**TASK PROMPT:** Each record below should be reproduced as it is written, with pictures left out entirely.
# # # #
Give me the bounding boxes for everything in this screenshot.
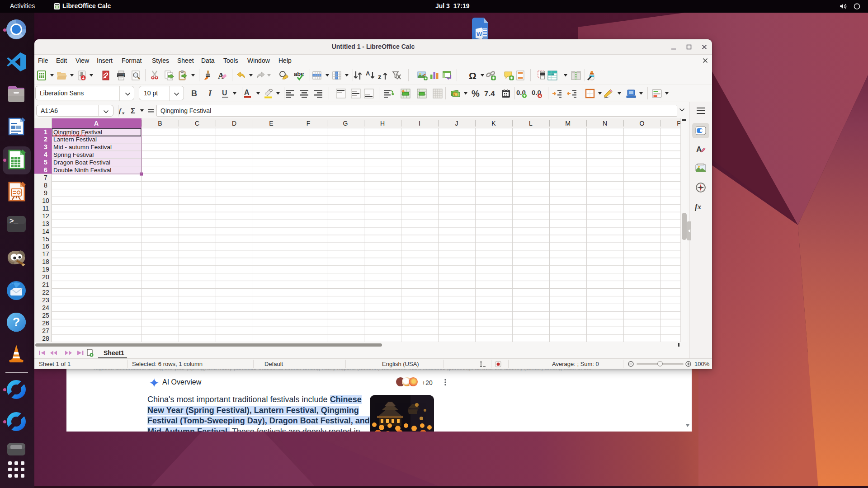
svg-text:5: 5	[44, 159, 47, 166]
svg-text:25: 25	[42, 312, 49, 319]
svg-text:27: 27	[42, 327, 49, 334]
svg-text:15: 15	[42, 235, 49, 243]
svg-text:E: E	[269, 120, 273, 127]
svg-text:A: A	[244, 89, 250, 96]
svg-text:O: O	[640, 120, 645, 127]
svg-text:P: P	[677, 120, 680, 127]
svg-text:18: 18	[42, 258, 49, 265]
svg-text:17: 17	[42, 250, 49, 258]
svg-text:24: 24	[42, 304, 49, 311]
svg-text:4: 4	[44, 151, 47, 158]
svg-text:9: 9	[44, 189, 47, 197]
svg-text:Spring Festival: Spring Festival	[53, 151, 94, 158]
svg-text:2: 2	[44, 136, 47, 143]
svg-text:I: I	[419, 120, 420, 127]
svg-text:N: N	[603, 120, 607, 127]
svg-text:Lantern Festival: Lantern Festival	[53, 136, 97, 143]
svg-text:7: 7	[44, 174, 47, 181]
svg-text:14: 14	[42, 228, 49, 235]
svg-text:16: 16	[42, 243, 49, 250]
svg-text:J: J	[455, 120, 458, 127]
svg-text:A: A	[366, 70, 370, 77]
svg-text:10: 10	[42, 197, 49, 204]
svg-text:22: 22	[42, 289, 49, 296]
svg-text:W: W	[476, 31, 482, 38]
svg-text:13: 13	[42, 220, 49, 227]
svg-text:23: 23	[42, 296, 49, 304]
svg-text:26: 26	[42, 319, 49, 327]
svg-text:21: 21	[42, 281, 49, 288]
svg-text:8: 8	[44, 182, 47, 189]
svg-text:M: M	[565, 120, 571, 127]
svg-text:19: 19	[42, 266, 49, 273]
svg-text:Double Ninth Festival: Double Ninth Festival	[53, 167, 111, 174]
svg-text:?: ?	[13, 315, 20, 329]
svg-text:B: B	[191, 89, 197, 98]
svg-text:Ω: Ω	[469, 70, 476, 81]
svg-text:3: 3	[44, 143, 47, 150]
svg-text:A: A	[94, 120, 99, 127]
svg-text:G: G	[343, 120, 348, 127]
svg-text:20: 20	[42, 273, 49, 281]
svg-text:11: 11	[42, 205, 49, 212]
svg-text:7.4: 7.4	[484, 89, 495, 98]
svg-text:Dragon Boat Festival: Dragon Boat Festival	[53, 159, 110, 166]
svg-text:L: L	[529, 120, 533, 127]
svg-text:I: I	[208, 89, 212, 98]
svg-text:K: K	[491, 120, 496, 127]
svg-text:Mid - autumn Festival: Mid - autumn Festival	[53, 144, 112, 150]
svg-text:B: B	[158, 120, 162, 127]
svg-text:U: U	[222, 89, 227, 97]
svg-text:F: F	[307, 120, 311, 127]
svg-text:Qingming Festival: Qingming Festival	[53, 129, 102, 136]
svg-text:f: f	[119, 107, 122, 114]
svg-text:1: 1	[44, 128, 47, 136]
svg-text:6: 6	[44, 166, 47, 174]
svg-text:28: 28	[42, 335, 49, 342]
svg-text:Σ: Σ	[131, 107, 135, 115]
svg-text:%: %	[472, 89, 480, 99]
svg-text:12: 12	[42, 212, 49, 220]
svg-text:z: z	[378, 73, 382, 80]
svg-text:H: H	[380, 120, 385, 127]
svg-text:>_: >_	[9, 217, 19, 225]
svg-text:D: D	[232, 120, 236, 127]
svg-text:x: x	[122, 110, 125, 115]
svg-text:C: C	[195, 120, 199, 127]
# # # #
**RESPONSE BOX:**
Give me the bounding boxes for everything in this screenshot.
svg-text:5: 5	[44, 159, 47, 166]
svg-text:25: 25	[42, 312, 49, 319]
svg-text:27: 27	[42, 327, 49, 334]
svg-text:15: 15	[42, 235, 49, 243]
svg-text:E: E	[269, 120, 273, 127]
svg-text:A: A	[244, 89, 250, 96]
svg-text:O: O	[640, 120, 645, 127]
svg-text:P: P	[677, 120, 680, 127]
svg-text:18: 18	[42, 258, 49, 265]
svg-text:17: 17	[42, 250, 49, 258]
svg-text:24: 24	[42, 304, 49, 311]
svg-text:4: 4	[44, 151, 47, 158]
svg-text:9: 9	[44, 189, 47, 197]
svg-text:Spring Festival: Spring Festival	[53, 151, 94, 158]
svg-text:2: 2	[44, 136, 47, 143]
svg-text:I: I	[419, 120, 420, 127]
svg-text:N: N	[603, 120, 607, 127]
svg-text:Lantern Festival: Lantern Festival	[53, 136, 97, 143]
svg-text:7: 7	[44, 174, 47, 181]
svg-text:14: 14	[42, 228, 49, 235]
svg-text:16: 16	[42, 243, 49, 250]
svg-text:J: J	[455, 120, 458, 127]
svg-text:A: A	[366, 70, 370, 77]
svg-text:10: 10	[42, 197, 49, 204]
svg-text:22: 22	[42, 289, 49, 296]
svg-text:W: W	[476, 31, 482, 38]
svg-text:13: 13	[42, 220, 49, 227]
svg-text:23: 23	[42, 296, 49, 304]
svg-text:26: 26	[42, 319, 49, 327]
svg-text:21: 21	[42, 281, 49, 288]
svg-text:8: 8	[44, 182, 47, 189]
svg-text:M: M	[565, 120, 571, 127]
svg-text:19: 19	[42, 266, 49, 273]
svg-text:Double Ninth Festival: Double Ninth Festival	[53, 167, 111, 174]
svg-text:?: ?	[13, 315, 20, 329]
svg-text:B: B	[191, 89, 197, 98]
svg-text:Ω: Ω	[469, 70, 476, 81]
svg-text:3: 3	[44, 143, 47, 150]
svg-text:A: A	[94, 120, 99, 127]
svg-text:G: G	[343, 120, 348, 127]
svg-text:20: 20	[42, 273, 49, 281]
svg-text:11: 11	[42, 205, 49, 212]
svg-text:7.4: 7.4	[484, 89, 495, 98]
svg-text:Dragon Boat Festival: Dragon Boat Festival	[53, 159, 110, 166]
svg-text:L: L	[529, 120, 533, 127]
svg-text:I: I	[208, 89, 212, 98]
svg-text:K: K	[491, 120, 496, 127]
svg-text:Mid - autumn Festival: Mid - autumn Festival	[53, 144, 112, 150]
svg-text:B: B	[158, 120, 162, 127]
svg-text:U: U	[222, 89, 227, 97]
svg-text:F: F	[307, 120, 311, 127]
svg-text:Qingming Festival: Qingming Festival	[53, 129, 102, 136]
svg-text:f: f	[119, 107, 122, 114]
svg-text:1: 1	[44, 128, 47, 136]
svg-text:6: 6	[44, 166, 47, 174]
svg-text:28: 28	[42, 335, 49, 342]
svg-text:Σ: Σ	[131, 107, 135, 115]
svg-text:%: %	[472, 89, 480, 99]
svg-text:12: 12	[42, 212, 49, 220]
svg-text:z: z	[378, 73, 382, 80]
svg-text:H: H	[380, 120, 385, 127]
svg-text:>_: >_	[9, 217, 19, 225]
svg-text:D: D	[232, 120, 236, 127]
svg-text:x: x	[122, 110, 125, 115]
svg-text:C: C	[195, 120, 199, 127]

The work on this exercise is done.